Wave’s purity progress
Wave reveals how it makes its stereopure oligos
Wave Life Sciences Ltd.’s latest data releases provide the fullest view to date into how the company synthesizes its stereopure oligos and the benefits that can be derived from the chemistry. But whether the technology represents a revolution or an evolution in the space remains to be seen.
Small molecule companies have long understood the value of stereopure compounds and devised methods to make or isolate them. However, Wave founder and original CEO Gregory Verdine told BioCentury that oligo companies had simply ignored stereochemistry before Wave launched in 2012.
None had developed a synthesis platform that could make “truly stereopure” drug-length oligos, nor had any rigorously searched for activities specific to stereoisoforms, he said.

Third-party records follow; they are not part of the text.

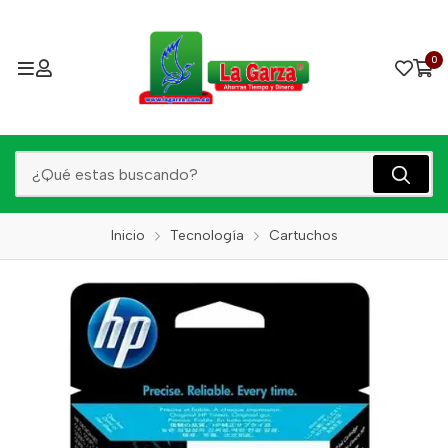
0
Inicio
Tecnología
Cartuchos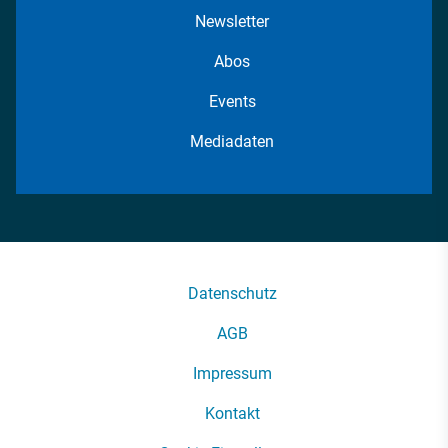
Newsletter
Abos
Events
Mediadaten
Datenschutz
AGB
Impressum
Kontakt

“People were completely blithe to the fact that these molecules were horrendous mixtures of stereoisomers,” said Verdine. “Every chemist will tell you stereochemistry matters for every property of a molecule, and in fact that is now the classical test that medicinal chemists use for specificity.”
Verdine is a professor of chemistry at Harvard University and CEO of Fog Pharmaceuticals Inc., a staple peptide company he founded in 2015. Verdine has started 10 biotechs; his most recent newco, LifeMine Therapeutics Inc., announced a $55 million series A on Sept. 18.
Last month, Wave published its first peer-reviewed study on its stereopure oligo technology in Nature Biotechnology, and followed it with more data disclosures in a corporate presentation posted online Sept. 17.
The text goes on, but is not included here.